Some of the defendants also argue that their rights under the Sixth
Amendment’s Confrontation Clause were violated by admission of the post-
arrest statements given by codefendants Gabriel Melecio-Arguelles and
Quintana-Beltran, even though the jury was instructed that any out-of-court
statement could only be considered as evidence against the speaker, and not the
other defendants.4 “Alleged violations of the Confrontation Clause of the Sixth
Amendment are reviewed de novo, but are subject to a harmless error analysis.”5
United States v. Jimenez, 464 F.3d 555, 558 (5th Cir. 2006) (quoting United
States v. Bell, 367 F.3d 452, 465 (5th Cir. 2004)) (internal brackets omitted).

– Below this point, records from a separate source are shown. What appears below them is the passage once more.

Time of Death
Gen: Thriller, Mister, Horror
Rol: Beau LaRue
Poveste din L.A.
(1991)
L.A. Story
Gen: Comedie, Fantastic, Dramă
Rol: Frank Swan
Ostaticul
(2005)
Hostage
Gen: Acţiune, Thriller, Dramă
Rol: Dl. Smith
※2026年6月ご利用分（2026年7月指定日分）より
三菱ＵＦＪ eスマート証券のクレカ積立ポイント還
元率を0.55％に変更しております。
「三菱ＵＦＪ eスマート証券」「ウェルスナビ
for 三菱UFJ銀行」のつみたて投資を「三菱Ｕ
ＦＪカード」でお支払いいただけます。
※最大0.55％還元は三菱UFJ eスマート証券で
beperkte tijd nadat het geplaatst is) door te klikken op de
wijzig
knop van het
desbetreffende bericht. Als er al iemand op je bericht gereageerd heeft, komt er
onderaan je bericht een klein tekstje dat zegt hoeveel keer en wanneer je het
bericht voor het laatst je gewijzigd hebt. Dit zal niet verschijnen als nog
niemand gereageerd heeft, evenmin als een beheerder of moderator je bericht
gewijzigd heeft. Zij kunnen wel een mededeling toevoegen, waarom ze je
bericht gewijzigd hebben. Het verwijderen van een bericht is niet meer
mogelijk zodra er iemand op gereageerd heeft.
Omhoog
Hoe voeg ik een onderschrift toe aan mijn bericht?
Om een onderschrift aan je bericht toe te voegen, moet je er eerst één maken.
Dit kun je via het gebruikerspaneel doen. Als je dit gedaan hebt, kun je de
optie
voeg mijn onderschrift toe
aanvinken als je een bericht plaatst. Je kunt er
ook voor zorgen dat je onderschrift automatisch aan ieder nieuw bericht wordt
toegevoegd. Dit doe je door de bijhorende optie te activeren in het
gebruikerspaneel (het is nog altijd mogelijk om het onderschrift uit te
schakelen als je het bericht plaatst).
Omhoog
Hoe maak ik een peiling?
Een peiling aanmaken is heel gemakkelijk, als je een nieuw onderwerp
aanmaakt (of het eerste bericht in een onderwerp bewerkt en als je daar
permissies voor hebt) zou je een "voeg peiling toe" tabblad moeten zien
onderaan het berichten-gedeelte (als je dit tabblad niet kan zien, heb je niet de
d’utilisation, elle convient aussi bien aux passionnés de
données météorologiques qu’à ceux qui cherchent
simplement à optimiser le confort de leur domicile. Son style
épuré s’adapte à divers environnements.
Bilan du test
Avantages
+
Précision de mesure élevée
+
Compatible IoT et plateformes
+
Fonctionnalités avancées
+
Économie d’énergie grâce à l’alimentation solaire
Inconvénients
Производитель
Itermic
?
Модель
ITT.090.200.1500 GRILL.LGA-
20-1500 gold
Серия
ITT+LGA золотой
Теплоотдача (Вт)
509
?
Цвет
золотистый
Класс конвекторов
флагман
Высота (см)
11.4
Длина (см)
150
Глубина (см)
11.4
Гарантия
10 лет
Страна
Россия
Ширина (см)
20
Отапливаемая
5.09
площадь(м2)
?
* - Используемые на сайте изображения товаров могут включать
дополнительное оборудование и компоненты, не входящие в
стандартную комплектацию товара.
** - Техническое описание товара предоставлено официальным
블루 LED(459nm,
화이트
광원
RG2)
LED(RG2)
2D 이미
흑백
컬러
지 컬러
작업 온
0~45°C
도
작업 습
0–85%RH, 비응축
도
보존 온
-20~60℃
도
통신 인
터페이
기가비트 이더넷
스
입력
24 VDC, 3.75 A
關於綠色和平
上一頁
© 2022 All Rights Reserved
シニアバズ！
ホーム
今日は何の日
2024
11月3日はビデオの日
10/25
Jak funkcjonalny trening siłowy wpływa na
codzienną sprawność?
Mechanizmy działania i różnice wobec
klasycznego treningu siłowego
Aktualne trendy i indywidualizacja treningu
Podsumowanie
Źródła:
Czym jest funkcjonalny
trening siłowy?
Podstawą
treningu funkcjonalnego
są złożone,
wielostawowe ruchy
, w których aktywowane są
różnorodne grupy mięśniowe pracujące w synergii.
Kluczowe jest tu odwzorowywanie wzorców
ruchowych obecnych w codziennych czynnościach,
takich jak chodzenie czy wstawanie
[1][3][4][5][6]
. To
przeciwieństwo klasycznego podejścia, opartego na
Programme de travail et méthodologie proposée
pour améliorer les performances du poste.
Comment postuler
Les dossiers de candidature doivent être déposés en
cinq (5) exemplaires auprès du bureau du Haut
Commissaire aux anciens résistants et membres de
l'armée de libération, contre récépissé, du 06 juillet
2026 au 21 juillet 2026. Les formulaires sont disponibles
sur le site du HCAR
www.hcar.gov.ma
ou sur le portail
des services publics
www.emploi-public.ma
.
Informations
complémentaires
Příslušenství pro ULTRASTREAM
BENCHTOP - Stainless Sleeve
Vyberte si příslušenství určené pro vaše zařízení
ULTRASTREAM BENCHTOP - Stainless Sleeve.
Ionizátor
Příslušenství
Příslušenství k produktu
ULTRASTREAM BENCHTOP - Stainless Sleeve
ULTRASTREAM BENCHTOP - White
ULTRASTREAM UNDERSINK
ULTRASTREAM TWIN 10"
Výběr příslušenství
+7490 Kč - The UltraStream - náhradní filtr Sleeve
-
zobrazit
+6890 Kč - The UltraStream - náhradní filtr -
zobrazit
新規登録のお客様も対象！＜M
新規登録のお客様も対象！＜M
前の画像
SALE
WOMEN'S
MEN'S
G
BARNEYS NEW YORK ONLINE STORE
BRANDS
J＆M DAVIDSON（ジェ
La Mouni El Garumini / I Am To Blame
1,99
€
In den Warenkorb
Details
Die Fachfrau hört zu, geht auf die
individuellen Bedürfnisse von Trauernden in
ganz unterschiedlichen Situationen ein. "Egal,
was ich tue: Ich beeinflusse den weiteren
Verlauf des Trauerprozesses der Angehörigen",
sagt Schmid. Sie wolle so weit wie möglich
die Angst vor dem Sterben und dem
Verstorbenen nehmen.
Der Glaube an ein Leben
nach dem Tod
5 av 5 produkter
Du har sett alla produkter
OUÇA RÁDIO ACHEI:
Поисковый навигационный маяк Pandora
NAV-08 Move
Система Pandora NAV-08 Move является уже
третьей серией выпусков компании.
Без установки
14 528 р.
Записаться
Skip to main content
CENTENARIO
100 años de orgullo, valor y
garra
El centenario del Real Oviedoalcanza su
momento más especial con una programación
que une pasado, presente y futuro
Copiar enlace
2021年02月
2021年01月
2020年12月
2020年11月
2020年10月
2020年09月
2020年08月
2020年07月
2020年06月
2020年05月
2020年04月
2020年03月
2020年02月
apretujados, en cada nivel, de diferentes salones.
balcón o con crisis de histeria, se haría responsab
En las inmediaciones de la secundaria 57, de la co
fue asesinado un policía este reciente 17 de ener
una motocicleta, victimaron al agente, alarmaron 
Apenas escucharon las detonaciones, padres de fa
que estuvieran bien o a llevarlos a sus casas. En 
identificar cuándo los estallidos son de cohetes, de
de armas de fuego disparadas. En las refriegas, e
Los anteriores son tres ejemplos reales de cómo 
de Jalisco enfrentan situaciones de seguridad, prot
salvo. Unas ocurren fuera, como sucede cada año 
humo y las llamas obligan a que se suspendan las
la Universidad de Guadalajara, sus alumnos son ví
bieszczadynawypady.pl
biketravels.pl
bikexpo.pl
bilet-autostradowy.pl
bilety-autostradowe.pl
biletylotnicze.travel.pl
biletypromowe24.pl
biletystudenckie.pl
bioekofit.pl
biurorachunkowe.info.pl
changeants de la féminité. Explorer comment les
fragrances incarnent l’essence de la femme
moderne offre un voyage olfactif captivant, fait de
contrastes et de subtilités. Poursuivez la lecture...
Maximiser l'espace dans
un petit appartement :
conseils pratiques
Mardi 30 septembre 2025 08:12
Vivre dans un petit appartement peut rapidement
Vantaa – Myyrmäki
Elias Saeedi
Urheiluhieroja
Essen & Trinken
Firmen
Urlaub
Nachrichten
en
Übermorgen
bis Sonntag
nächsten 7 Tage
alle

The Confrontation Clause provides that “[i]n all criminal prosecutions, the
accused shall enjoy the right . . . to be confronted with witnesses against him
. . . .” U.S. CONST. amend. VI. The Supreme Court has explained that “the
principal evil at which the Confrontation Clause was directed was the . . . use of
4
Specifically, the following defendants challenge the district court’s denial of their
objections to the admission of the out-of-court statements given by Gabriel Melecio-Arguelles
and Quintana-Beltran, as well as the district court’s denial of their subsequent motions for a
mistrial, or, in the alternative, a new trial: Juan Pedro Hurtado-Garcia, Francisco
Melecio-Arguelles, Guillermo Lopez-Quezada, Jose Melecio-Arguelles, Jorge Alberto
Aguirre-Melecio, Roman Arguelles-Aguirre, Jaime Suarez-De La Rosa, Francisco Javier
Aguirre-Melecio, and Jesus Ingacio Ramos-Cardenas. In addition, the following defendants
challenge the district court’s denial of their pretrial motions for severance, which were based
on the theory that they would be prejudiced if tried with the confessing defendants without
being able to cross-examine them: Jaime Suarez-De La Rosa, Juan Pedro Hurtado-Garcia,
Jose Melecio-Arguelles, and Jorge Alberto Aguirre-Melecio. We find no merit in Obregon-
Lopez’s argument that the district court abused its discretion in failing to sever the cases of the
defendants based on their hometowns in Mexico.
5
We recognize that some of our cases indicate that the proper standard of review for
possible “Bruton violations” is abuse of discretion (“Bruton” refers to Bruton v. United States,
391 U.S. 123 (1968), a Confrontation Clause case discussed herein). E.g., United States v.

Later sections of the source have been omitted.